I can't believe Sweet Big Daddy Don has been gone almost a decade. Seems like forever, yet then seems like yesterday I got "the call" that afternoon. Just an awful day at my job. I so wanted to quit. I'd even gone home for lunch, since I lived close. I thought about calling my dad just to hear his voice. Yet, I thought I just bothered him so much about my work troubles.
Little did I know it would have been my last call to him. Dad was in a nursing home/rehab because of his blindness in July. He was learning to take care of himself even tho he couldn't see. It really wasn't going as well as they'd hoped.

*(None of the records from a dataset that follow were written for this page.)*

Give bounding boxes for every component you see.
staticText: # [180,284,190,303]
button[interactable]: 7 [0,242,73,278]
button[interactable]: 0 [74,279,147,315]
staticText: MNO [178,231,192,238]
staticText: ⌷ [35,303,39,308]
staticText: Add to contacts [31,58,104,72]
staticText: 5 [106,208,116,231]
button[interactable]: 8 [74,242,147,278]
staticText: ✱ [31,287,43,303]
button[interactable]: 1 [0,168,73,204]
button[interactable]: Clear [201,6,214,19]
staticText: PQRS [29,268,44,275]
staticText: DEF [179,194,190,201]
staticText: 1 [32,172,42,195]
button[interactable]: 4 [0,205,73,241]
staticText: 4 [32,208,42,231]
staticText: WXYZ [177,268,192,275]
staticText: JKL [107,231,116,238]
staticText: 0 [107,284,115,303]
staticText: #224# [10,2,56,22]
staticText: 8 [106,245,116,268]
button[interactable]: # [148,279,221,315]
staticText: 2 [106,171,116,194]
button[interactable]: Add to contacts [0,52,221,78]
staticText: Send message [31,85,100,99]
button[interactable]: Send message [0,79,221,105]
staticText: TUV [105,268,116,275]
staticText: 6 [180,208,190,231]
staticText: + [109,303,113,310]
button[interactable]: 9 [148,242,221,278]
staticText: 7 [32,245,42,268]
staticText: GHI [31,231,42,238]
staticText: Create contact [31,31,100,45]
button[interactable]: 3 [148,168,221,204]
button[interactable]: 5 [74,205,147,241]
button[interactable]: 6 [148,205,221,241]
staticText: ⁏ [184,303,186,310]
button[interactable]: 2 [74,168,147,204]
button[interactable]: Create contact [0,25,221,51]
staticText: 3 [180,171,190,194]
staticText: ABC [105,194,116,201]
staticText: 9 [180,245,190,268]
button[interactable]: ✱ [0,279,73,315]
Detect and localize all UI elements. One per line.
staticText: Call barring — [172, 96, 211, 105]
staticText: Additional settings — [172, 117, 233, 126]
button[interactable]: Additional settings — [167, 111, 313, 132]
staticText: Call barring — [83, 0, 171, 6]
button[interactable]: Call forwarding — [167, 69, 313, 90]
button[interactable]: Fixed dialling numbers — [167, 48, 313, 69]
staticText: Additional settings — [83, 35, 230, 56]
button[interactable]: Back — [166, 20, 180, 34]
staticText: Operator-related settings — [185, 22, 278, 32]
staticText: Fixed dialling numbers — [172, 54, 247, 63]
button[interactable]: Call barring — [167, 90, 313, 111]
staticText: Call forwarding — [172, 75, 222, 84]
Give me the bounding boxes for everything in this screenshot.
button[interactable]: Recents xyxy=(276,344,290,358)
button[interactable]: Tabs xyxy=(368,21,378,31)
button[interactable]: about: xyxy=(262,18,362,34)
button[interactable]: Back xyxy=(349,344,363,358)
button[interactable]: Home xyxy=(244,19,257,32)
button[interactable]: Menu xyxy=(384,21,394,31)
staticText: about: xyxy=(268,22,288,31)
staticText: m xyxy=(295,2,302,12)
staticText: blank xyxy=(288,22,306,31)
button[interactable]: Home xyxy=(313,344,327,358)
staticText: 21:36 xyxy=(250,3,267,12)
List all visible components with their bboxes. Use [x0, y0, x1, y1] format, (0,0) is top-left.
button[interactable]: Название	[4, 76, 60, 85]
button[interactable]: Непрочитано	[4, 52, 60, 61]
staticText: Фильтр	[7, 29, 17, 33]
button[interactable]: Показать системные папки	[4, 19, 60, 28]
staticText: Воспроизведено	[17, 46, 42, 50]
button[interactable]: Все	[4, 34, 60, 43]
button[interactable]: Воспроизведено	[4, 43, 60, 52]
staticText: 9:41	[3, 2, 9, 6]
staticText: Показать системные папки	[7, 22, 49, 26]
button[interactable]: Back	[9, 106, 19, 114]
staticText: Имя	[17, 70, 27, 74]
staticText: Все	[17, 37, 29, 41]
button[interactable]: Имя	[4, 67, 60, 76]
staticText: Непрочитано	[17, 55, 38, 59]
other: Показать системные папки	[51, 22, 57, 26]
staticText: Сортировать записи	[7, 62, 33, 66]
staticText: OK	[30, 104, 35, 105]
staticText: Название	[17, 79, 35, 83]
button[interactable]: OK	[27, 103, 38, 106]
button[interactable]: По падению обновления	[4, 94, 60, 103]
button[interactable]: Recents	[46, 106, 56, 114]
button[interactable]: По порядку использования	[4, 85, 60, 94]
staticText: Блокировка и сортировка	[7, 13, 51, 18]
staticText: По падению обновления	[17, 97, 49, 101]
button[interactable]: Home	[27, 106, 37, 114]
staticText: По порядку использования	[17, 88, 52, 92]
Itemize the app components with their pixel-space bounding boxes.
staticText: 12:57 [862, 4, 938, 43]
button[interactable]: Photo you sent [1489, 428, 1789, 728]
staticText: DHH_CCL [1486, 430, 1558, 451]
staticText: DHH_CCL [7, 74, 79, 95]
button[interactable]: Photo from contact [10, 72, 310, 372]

My dad was so use to doing everything on his own. Now he couldn't see and had to so depend on others. It was sad. I still had him pictured walking down the street, Iowa Hawkeye jacket on with a King Edward cigar dangling from his mouth.
So on that Thursday, I think my dad just had enough. I know he never wanted to leave me--after all, I was his 'prettiest girl'--plus, he missed my mom and tired of waiting. Dad went to sleep and just didn't wake up. Just the way he wanted.
For me today, it's all bittersweet. How much my life has changed since his death and what has remained the same. I still hear Dad's laugh and times I think I smell the cigar smoke...
Especially when I look at his Iowa Hawkeye jacket that hangs in the closet.